Civilian leaders need military reading lists
On video games, "Bridge on the River Kwai", and the very reasonable expectations that soldiers and civilians alike ought to have of their elected and appointed leaders
As the United States has continued to professionalize its military leadership, moving far away from the practice of swelling and shrinking that prevailed prior to World War II, one of the laudable practices that has been widely adopted is the publication of professional reading lists. These come from top brass, and they are meant to point lower-level leaders towards ideas that ought to help them contribute more creatively and thoughtfully to the nation’s defense.
■ The Chief of Naval Operations, for instance, recommends books that have obvious military applicability (like “Innovating Victory: Naval Technology in Three Wars”), but he also lists books like Viktor Frankl’s “Man’s Search for Meaning”, an extremely important work by a Holocaust survivor about the very essence of life.
■ Many of the entries in these kinds of reading lists are exactly what one might hope that military leaders are thinking about (Britain’s Chief of the Air Staff recommends “The Taiwan Story: How a Small Island Will Dictate the Global Future”), but the Chief Master Sergeant of the Air Force is not alone in recommending much older writers like Audie Murphy and Dwight Eisenhower. Much of what’s worth knowing or considering, at least at the strategic level, has been around for decades and even centuries.

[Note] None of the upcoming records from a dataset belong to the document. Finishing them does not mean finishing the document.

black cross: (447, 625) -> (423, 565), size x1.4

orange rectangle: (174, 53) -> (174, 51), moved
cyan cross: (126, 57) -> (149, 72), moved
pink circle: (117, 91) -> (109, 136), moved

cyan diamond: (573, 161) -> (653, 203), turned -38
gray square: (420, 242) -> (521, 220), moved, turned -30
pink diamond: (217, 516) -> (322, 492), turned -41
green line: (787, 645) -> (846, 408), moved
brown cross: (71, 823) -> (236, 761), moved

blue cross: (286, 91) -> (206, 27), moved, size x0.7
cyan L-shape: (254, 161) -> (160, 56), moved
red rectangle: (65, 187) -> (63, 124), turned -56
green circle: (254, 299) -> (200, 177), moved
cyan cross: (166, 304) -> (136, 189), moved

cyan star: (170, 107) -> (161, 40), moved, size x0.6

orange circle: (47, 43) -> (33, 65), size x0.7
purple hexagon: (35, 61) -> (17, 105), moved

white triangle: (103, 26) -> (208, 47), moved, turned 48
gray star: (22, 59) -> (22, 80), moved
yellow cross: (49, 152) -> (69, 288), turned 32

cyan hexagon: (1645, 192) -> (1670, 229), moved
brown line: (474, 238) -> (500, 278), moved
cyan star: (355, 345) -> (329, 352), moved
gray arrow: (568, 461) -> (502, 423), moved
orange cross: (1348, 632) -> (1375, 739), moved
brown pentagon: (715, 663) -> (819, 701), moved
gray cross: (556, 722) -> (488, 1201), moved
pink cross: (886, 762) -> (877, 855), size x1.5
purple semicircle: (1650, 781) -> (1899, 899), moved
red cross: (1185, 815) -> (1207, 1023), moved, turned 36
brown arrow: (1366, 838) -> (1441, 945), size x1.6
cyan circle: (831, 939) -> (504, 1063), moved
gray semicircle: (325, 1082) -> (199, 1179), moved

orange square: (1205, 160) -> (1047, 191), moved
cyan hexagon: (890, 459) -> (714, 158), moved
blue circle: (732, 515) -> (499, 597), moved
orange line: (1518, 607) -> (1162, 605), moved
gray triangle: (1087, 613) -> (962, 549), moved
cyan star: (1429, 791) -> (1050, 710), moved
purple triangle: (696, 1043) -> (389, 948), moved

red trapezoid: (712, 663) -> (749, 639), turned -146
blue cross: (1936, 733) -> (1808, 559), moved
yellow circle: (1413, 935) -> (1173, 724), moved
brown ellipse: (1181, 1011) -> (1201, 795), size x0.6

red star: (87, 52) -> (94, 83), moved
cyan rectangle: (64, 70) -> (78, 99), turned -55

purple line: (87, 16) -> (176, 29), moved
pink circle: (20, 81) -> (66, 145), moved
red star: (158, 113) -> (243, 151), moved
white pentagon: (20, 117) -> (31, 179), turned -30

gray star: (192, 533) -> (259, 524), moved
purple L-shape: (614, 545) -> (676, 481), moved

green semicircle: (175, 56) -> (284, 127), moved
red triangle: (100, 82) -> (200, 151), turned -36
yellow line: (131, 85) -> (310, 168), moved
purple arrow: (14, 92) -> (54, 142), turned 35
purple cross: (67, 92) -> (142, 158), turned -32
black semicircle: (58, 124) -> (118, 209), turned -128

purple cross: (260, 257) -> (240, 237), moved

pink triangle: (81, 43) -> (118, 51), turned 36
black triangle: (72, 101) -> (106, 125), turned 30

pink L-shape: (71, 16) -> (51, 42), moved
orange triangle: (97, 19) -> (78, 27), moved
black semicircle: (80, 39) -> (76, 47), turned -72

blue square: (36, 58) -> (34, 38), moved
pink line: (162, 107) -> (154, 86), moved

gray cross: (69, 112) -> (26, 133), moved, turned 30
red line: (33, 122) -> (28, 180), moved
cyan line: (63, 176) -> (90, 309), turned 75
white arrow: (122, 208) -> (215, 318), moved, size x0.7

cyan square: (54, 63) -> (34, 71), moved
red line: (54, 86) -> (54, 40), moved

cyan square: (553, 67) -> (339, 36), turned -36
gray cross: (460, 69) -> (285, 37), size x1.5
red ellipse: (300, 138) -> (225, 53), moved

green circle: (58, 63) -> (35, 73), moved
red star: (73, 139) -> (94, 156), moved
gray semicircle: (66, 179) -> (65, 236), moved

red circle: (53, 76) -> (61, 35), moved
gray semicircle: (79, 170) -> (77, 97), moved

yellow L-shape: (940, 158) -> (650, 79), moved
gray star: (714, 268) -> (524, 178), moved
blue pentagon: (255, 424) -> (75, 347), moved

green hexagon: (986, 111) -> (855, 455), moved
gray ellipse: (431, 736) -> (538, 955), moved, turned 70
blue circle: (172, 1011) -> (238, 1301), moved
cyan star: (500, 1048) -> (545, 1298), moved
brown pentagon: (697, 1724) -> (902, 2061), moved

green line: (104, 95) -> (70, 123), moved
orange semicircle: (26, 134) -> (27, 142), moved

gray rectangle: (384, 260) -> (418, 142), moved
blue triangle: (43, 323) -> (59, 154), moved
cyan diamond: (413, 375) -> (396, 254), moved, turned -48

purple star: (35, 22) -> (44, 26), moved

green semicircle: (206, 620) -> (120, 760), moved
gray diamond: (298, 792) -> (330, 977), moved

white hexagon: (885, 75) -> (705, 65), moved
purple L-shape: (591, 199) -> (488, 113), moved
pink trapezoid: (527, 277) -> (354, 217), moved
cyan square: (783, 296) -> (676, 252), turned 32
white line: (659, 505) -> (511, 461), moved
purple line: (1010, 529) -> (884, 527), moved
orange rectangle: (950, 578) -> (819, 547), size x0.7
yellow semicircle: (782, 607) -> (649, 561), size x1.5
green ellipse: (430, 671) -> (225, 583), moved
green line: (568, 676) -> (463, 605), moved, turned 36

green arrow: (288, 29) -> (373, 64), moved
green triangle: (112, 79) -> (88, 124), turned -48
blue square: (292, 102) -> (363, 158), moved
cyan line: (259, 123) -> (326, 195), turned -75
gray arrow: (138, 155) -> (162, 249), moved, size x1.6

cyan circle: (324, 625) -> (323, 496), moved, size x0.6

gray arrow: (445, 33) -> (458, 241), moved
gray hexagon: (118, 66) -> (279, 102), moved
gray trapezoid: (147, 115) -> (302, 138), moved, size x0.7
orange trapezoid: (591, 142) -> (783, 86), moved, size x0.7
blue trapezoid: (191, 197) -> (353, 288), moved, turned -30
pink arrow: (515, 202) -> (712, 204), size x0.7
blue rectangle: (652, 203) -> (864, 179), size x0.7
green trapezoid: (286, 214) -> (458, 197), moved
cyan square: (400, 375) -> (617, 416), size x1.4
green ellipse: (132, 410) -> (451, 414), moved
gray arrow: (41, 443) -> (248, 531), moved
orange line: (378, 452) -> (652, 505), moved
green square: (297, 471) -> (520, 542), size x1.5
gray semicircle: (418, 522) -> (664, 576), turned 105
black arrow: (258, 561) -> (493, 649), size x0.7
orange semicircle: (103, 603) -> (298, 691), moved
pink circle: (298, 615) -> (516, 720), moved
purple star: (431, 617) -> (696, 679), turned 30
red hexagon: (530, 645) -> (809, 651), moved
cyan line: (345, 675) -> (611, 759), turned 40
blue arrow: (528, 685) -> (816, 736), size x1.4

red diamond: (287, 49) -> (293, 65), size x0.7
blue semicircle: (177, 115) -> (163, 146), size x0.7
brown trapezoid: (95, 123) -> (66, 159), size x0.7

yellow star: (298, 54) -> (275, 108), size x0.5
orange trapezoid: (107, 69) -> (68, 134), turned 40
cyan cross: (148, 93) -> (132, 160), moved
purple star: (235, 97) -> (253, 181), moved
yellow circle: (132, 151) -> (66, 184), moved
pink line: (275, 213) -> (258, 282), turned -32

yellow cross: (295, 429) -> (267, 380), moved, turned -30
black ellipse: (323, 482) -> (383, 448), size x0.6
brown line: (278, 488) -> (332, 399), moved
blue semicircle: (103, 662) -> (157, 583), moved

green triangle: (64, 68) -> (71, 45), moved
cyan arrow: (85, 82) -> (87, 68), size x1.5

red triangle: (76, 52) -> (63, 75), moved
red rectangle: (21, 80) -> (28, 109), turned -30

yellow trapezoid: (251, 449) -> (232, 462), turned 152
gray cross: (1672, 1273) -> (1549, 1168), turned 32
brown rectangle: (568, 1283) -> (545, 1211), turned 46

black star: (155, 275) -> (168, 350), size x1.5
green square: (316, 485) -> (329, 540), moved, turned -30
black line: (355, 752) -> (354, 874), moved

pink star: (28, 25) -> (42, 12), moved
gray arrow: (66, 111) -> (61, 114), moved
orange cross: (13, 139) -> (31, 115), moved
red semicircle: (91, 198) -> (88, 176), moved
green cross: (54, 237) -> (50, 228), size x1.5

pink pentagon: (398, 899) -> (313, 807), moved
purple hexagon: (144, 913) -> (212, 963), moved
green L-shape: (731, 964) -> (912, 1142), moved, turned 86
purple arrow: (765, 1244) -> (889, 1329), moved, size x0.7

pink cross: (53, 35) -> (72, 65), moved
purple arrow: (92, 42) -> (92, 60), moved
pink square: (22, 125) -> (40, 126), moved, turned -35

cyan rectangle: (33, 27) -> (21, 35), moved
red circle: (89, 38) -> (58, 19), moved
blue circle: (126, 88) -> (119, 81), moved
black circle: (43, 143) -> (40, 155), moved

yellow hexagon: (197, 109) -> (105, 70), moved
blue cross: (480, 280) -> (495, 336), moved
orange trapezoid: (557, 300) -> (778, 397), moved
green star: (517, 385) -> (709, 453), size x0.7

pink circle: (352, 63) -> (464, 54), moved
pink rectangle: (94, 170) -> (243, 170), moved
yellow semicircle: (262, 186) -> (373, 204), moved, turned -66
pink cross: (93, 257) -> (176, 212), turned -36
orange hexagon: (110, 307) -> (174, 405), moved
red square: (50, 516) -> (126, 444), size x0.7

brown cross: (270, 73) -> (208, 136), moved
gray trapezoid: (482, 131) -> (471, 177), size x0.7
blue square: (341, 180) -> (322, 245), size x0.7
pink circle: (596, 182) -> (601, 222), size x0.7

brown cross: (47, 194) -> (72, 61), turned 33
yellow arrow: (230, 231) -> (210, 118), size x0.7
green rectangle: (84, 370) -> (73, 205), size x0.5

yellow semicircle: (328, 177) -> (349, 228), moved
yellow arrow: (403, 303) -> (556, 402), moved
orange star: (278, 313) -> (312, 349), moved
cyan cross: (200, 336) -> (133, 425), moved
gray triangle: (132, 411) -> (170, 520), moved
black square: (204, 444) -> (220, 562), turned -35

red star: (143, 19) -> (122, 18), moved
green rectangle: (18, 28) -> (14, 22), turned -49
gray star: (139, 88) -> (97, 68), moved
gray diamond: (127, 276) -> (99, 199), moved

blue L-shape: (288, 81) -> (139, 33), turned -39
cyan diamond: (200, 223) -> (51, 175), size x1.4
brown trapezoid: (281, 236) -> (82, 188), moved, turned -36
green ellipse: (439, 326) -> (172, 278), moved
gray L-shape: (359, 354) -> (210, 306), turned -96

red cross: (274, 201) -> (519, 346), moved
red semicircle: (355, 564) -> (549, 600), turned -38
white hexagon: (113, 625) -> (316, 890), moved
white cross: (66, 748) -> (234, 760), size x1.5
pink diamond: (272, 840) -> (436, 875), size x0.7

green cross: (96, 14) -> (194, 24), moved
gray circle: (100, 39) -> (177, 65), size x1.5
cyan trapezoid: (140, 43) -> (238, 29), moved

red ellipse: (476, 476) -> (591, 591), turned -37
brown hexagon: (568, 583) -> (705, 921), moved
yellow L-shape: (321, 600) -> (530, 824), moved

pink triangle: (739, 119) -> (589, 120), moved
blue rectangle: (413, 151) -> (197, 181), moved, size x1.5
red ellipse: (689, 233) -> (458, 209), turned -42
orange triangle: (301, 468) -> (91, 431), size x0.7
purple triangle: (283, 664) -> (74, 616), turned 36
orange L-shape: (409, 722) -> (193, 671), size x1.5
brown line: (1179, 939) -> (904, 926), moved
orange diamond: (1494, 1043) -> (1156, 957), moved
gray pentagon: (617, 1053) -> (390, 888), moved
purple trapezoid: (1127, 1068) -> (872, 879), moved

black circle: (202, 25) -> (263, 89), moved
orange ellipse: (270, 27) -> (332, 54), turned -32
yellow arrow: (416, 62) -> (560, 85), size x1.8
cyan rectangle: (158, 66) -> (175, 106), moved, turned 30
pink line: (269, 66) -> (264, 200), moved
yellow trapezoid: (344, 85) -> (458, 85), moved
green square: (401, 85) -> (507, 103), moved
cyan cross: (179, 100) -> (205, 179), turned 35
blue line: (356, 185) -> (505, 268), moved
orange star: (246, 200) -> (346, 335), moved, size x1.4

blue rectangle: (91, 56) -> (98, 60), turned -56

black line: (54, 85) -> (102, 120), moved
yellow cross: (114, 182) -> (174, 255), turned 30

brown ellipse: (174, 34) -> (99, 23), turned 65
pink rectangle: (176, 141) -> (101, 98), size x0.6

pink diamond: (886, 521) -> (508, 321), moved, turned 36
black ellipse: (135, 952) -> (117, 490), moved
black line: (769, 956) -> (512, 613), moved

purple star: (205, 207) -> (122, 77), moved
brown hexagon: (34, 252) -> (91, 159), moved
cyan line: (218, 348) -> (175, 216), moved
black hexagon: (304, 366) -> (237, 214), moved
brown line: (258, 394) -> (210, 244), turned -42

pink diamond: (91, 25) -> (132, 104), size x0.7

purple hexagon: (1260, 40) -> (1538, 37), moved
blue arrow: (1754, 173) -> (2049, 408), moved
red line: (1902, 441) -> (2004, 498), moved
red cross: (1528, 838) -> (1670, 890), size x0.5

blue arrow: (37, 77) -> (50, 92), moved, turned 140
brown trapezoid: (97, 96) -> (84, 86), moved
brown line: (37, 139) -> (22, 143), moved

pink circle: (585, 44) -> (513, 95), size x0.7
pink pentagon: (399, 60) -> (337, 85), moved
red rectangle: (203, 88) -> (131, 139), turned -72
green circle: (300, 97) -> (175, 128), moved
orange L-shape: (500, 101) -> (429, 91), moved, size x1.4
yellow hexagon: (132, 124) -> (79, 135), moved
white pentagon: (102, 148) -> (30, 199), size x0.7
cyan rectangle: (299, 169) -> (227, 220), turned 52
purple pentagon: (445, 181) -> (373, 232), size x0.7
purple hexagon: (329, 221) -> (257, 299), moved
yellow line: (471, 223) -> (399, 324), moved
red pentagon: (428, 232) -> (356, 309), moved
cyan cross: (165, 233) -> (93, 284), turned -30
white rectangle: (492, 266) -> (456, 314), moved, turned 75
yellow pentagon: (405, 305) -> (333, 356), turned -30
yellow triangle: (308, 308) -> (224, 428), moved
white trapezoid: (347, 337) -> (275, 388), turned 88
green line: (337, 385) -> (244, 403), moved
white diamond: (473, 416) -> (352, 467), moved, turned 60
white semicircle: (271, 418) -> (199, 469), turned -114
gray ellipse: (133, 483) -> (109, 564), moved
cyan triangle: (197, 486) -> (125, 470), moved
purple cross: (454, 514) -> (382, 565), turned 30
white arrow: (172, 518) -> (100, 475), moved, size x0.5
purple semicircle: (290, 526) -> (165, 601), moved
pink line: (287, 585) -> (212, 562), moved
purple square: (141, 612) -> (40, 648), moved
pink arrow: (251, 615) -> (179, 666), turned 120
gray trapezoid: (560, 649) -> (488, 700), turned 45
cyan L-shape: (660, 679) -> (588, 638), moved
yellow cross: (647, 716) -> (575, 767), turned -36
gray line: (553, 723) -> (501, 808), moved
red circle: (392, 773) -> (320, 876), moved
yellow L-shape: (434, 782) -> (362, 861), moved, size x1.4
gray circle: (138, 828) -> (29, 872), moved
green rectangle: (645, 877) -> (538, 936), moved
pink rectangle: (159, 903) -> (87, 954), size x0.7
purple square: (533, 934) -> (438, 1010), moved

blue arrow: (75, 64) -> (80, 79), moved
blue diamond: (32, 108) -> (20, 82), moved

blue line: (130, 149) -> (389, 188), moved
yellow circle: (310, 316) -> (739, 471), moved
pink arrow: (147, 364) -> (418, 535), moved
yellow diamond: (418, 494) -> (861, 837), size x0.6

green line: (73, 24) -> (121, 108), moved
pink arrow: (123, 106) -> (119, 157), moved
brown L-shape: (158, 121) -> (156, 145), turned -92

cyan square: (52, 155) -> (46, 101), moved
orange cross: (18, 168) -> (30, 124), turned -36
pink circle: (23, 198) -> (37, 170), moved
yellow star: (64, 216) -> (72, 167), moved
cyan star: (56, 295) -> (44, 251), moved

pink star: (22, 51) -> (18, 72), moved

■ Considering the importance of civilian leadership and control of the military, we really ought to expect political leaders to have performed their own due diligence by completing their own reading lists. War isn’t a video game, and anyone who has thoughtfully digested even a single serious war memoir realizes that. Even some movies (like “Dunkirk” or “Bridge on the River Kwai”) belong on such a list because their screenplays force audiences to consider what might go wrong. (Nobody should be allowed anywhere near a chain of command until they’ve watched “Dr. Strangelove”.)
■ A military that continues to develop itself in the direction of better skills, wider knowledge, and stronger ethics deserves civilian control typified by the same.